Passion und Ostern - Schuld, Vergebung und Hoffnung. Die großen Themen des Glaubens begegnen uns in diesen Tagen. Wie hört man diese Botschaft, wenn man im Gefängnis in Untersuchungshaft sitzt und auf ein Urteil warten muss? Oder wenn man zu einer mehrjährigen oder gar lebenslänglichen Freiheitsstrafe verurteilt wurde?

Kunst kann helfen das Unsagbare auszudrücken. Künstlerische Mittel können dort ansetzen, wo die eigenen sprachlichen Mittel verstummen.

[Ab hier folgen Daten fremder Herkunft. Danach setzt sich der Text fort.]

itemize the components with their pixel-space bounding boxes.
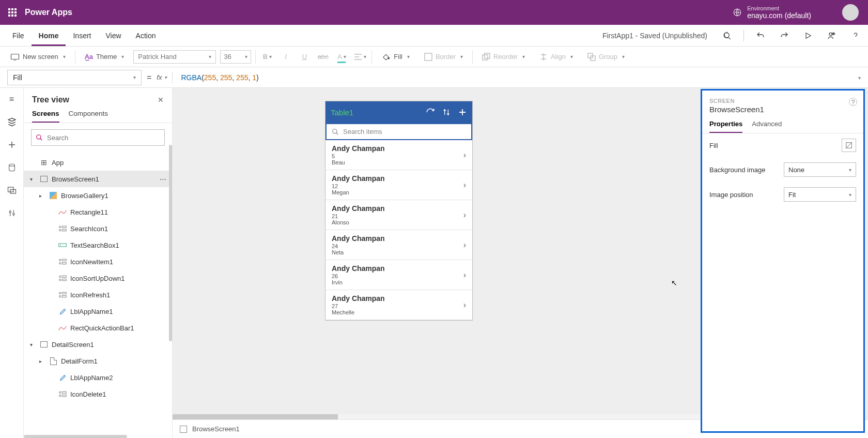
caret-icon[interactable]: ▸ [39, 193, 45, 199]
list-item[interactable]: Andy Champan12Megan› [326, 170, 472, 200]
status-checkbox[interactable] [180, 426, 187, 433]
tree-item-LblAppName1[interactable]: LblAppName1 [24, 303, 172, 320]
tree-item-menu[interactable]: ⋯ [160, 175, 167, 183]
menu-insert[interactable]: Insert [66, 25, 98, 46]
add-icon[interactable] [458, 108, 467, 117]
fill-button[interactable]: Fill▾ [376, 47, 415, 67]
rail-toggle[interactable]: ≡ [6, 93, 18, 105]
group-button[interactable]: Group▾ [582, 47, 630, 67]
rail-tree-view[interactable] [6, 116, 18, 128]
list-item[interactable]: Andy Champan24Neta› [326, 230, 472, 260]
share-button[interactable] [825, 28, 839, 43]
tree-item-label: LblAppName2 [70, 374, 113, 382]
phone-preview[interactable]: Table1 Search items Andy Champan5Beau›An… [326, 101, 472, 320]
menu-file[interactable]: File [5, 25, 32, 46]
menu-action[interactable]: Action [129, 25, 163, 46]
redo-button[interactable] [777, 28, 792, 43]
help-button[interactable] [848, 28, 863, 43]
menu-home[interactable]: Home [32, 25, 66, 46]
list-item[interactable]: Andy Champan21Alonso› [326, 200, 472, 230]
tree-item-BrowseScreen1[interactable]: ▾BrowseScreen1⋯ [24, 171, 172, 187]
list-item[interactable]: Andy Champan26Irvin› [326, 260, 472, 290]
tree-tab-components[interactable]: Components [69, 110, 109, 123]
row-sub: Alonso [332, 219, 385, 225]
tree-item-label: Rectangle11 [70, 208, 108, 216]
list-item[interactable]: Andy Champan27Mechelle› [326, 290, 472, 320]
group-icon [58, 274, 67, 282]
environment-picker[interactable]: Environment enayu.com (default) [747, 5, 811, 20]
strikethrough-button[interactable]: abc [316, 50, 330, 64]
props-tab-advanced[interactable]: Advanced [752, 120, 782, 133]
tree-item-SearchIcon1[interactable]: SearchIcon1 [24, 220, 172, 237]
fill-label: Fill [394, 53, 402, 61]
tree-item-Rectangle11[interactable]: Rectangle11 [24, 204, 172, 220]
property-dropdown[interactable]: Fill▾ [7, 70, 142, 85]
border-button[interactable]: Border▾ [419, 47, 468, 67]
svg-point-25 [59, 279, 61, 281]
caret-icon[interactable]: ▾ [30, 342, 36, 348]
formula-bar: Fill▾ = fx▾ RGBA(255, 255, 255, 1) ▾ [0, 67, 868, 88]
rail-data[interactable] [6, 161, 18, 174]
tree-close-button[interactable]: ✕ [158, 96, 164, 104]
tree-item-LblAppName2[interactable]: LblAppName2 [24, 369, 172, 386]
text-align-button[interactable]: ▾ [353, 50, 367, 64]
undo-button[interactable] [753, 28, 768, 43]
tree-search-input[interactable]: Search [31, 129, 165, 146]
tree-item-IconDelete1[interactable]: IconDelete1 [24, 386, 172, 402]
label-icon [58, 373, 67, 382]
menu-view[interactable]: View [98, 25, 128, 46]
theme-button[interactable]: A̲a Theme▾ [80, 47, 130, 67]
svg-point-15 [59, 226, 61, 228]
tree-hscroll[interactable] [24, 435, 127, 438]
tree-item-IconRefresh1[interactable]: IconRefresh1 [24, 286, 172, 303]
row-sub: Neta [332, 249, 385, 255]
prop-fill-swatch[interactable] [842, 139, 856, 152]
canvas-hscrollbar[interactable] [173, 414, 703, 419]
tree-item-IconSortUpDown1[interactable]: IconSortUpDown1 [24, 270, 172, 286]
reorder-button[interactable]: Reorder▾ [477, 47, 530, 67]
align-button[interactable]: Align▾ [534, 47, 578, 67]
rail-advanced-tools[interactable] [6, 207, 18, 219]
group-label: Group [599, 53, 617, 61]
caret-icon[interactable]: ▾ [30, 176, 36, 182]
tree-item-App[interactable]: ⊞App [24, 154, 172, 171]
rail-insert[interactable] [6, 139, 18, 151]
underline-button[interactable]: U [297, 50, 312, 64]
refresh-icon[interactable] [426, 108, 435, 117]
list-item[interactable]: Andy Champan5Beau› [326, 140, 472, 170]
tree-scrollbar[interactable] [169, 145, 172, 341]
sort-icon[interactable] [442, 108, 451, 117]
tree-item-RectQuickActionBar1[interactable]: RectQuickActionBar1 [24, 320, 172, 336]
play-button[interactable] [801, 28, 815, 43]
tree-tab-screens[interactable]: Screens [32, 110, 59, 123]
waffle-icon [8, 8, 17, 17]
formula-expand[interactable]: ▾ [857, 73, 861, 81]
tree-item-TextSearchBox1[interactable]: TextSearchBox1 [24, 237, 172, 253]
rail-media[interactable] [6, 184, 18, 197]
formula-input[interactable]: RGBA(255, 255, 255, 1) [181, 73, 258, 82]
phone-search-input[interactable]: Search items [326, 123, 472, 140]
svg-point-29 [59, 296, 61, 297]
new-screen-button[interactable]: New screen▾ [5, 47, 71, 67]
font-color-button[interactable]: A▾ [334, 50, 349, 64]
italic-button[interactable]: I [278, 50, 293, 64]
prop-bgimage-select[interactable]: None▾ [784, 162, 856, 177]
bold-button[interactable]: B▾ [260, 50, 274, 64]
prop-imgpos-select[interactable]: Fit▾ [784, 187, 856, 202]
tree-item-DetailScreen1[interactable]: ▾DetailScreen1 [24, 336, 172, 353]
font-size-select[interactable]: 36▾ [220, 50, 251, 64]
props-tab-properties[interactable]: Properties [709, 120, 742, 133]
caret-icon[interactable]: ▸ [39, 358, 45, 364]
fx-button[interactable]: fx▾ [157, 73, 167, 81]
input-icon [58, 241, 67, 249]
app-launcher[interactable] [0, 8, 25, 17]
app-checker-icon[interactable] [720, 28, 734, 43]
font-family-select[interactable]: Patrick Hand▾ [133, 50, 216, 64]
tree-item-label: App [52, 159, 64, 167]
user-avatar[interactable] [842, 4, 859, 21]
properties-help-icon[interactable]: ? [849, 98, 857, 106]
tree-item-IconNewItem1[interactable]: IconNewItem1 [24, 253, 172, 270]
tree-item-DetailForm1[interactable]: ▸DetailForm1 [24, 353, 172, 369]
svg-rect-19 [59, 244, 67, 247]
tree-item-BrowseGallery1[interactable]: ▸BrowseGallery1 [24, 187, 172, 204]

Bei aller Ambivalenz, die das Bild für die evangelische Kirche hat, so weiß sie es doch auch produktiv zu nutzen. So wie in der Justizvollzugsanstalt Karlsruhe. Dort starteten die Gefängnisseelsorger zusammen mit der Karlsruher Künstlerin Éva Balogh ein vorbildliches Projekt. Zusammen mit einer Künstlerin haben die Gefangenen selbst Kunst geschaffen und so einen neuen Blick auf ihr Leben geworfen. Entstanden sind drei Säulen: zu Karfreitag (Tag des Schmerzes), zu Karsamstag (Säule der Vergebung) und zu Ostersonntag (Säule der Hoffnung).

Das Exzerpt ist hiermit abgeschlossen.